**WHAT THE EXERCISE ASKS**
The records that follow must be transcribed in full, without any change.

**THE DATA**
※ ※ ※
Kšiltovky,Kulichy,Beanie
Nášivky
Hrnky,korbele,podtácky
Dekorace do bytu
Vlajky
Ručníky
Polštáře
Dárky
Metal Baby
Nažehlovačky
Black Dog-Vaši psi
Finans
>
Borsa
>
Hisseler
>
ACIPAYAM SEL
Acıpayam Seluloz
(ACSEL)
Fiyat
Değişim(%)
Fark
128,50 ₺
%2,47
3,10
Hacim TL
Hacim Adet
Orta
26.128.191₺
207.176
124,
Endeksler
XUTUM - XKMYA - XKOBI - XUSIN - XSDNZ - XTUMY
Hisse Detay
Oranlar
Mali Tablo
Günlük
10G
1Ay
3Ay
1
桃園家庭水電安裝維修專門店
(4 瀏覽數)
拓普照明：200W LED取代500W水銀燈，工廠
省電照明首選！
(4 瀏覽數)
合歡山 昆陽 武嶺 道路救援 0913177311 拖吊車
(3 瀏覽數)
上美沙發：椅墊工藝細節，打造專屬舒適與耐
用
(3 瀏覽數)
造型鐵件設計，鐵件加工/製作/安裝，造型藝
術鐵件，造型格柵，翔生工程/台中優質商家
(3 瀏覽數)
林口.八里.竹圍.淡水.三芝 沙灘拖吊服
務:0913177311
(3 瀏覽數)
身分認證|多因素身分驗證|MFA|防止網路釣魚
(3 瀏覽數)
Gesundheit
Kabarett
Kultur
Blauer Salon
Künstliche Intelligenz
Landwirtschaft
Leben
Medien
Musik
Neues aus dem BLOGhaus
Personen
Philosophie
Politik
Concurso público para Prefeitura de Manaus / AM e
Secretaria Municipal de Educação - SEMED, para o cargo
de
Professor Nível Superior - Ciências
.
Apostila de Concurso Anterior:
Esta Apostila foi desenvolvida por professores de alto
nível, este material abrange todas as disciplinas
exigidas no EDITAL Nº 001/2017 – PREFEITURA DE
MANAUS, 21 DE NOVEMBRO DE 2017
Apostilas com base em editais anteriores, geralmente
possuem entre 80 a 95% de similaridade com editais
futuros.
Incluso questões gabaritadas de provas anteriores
※ ※ ※
**OUTPUT BELOW**
Kšiltovky,Kulichy,Beanie
Nášivky
Hrnky,korbele,podtácky
Dekorace do bytu
Vlajky
Ručníky
Polštáře
Dárky
Metal Baby
Nažehlovačky
Black Dog-Vaši psi
Finans
>
Borsa
>
Hisseler
>
ACIPAYAM SEL
Acıpayam Seluloz
(ACSEL)
Fiyat
Değişim(%)
Fark
128,50 ₺
%2,47
3,10
Hacim TL
Hacim Adet
Orta
26.128.191₺
207.176
124,
Endeksler
XUTUM - XKMYA - XKOBI - XUSIN - XSDNZ - XTUMY
Hisse Detay
Oranlar
Mali Tablo
Günlük
10G
1Ay
3Ay
1
桃園家庭水電安裝維修專門店
(4 瀏覽數)
拓普照明：200W LED取代500W水銀燈，工廠
省電照明首選！
(4 瀏覽數)
合歡山 昆陽 武嶺 道路救援 0913177311 拖吊車
(3 瀏覽數)
上美沙發：椅墊工藝細節，打造專屬舒適與耐
用
(3 瀏覽數)
造型鐵件設計，鐵件加工/製作/安裝，造型藝
術鐵件，造型格柵，翔生工程/台中優質商家
(3 瀏覽數)
林口.八里.竹圍.淡水.三芝 沙灘拖吊服
務:0913177311
(3 瀏覽數)
身分認證|多因素身分驗證|MFA|防止網路釣魚
(3 瀏覽數)
Gesundheit
Kabarett
Kultur
Blauer Salon
Künstliche Intelligenz
Landwirtschaft
Leben
Medien
Musik
Neues aus dem BLOGhaus
Personen
Philosophie
Politik
Concurso público para Prefeitura de Manaus / AM e
Secretaria Municipal de Educação - SEMED, para o cargo
de
Professor Nível Superior - Ciências
.
Apostila de Concurso Anterior:
Esta Apostila foi desenvolvida por professores de alto
nível, este material abrange todas as disciplinas
exigidas no EDITAL Nº 001/2017 – PREFEITURA DE
MANAUS, 21 DE NOVEMBRO DE 2017
Apostilas com base em editais anteriores, geralmente
possuem entre 80 a 95% de similaridade com editais
futuros.
Incluso questões gabaritadas de provas anteriores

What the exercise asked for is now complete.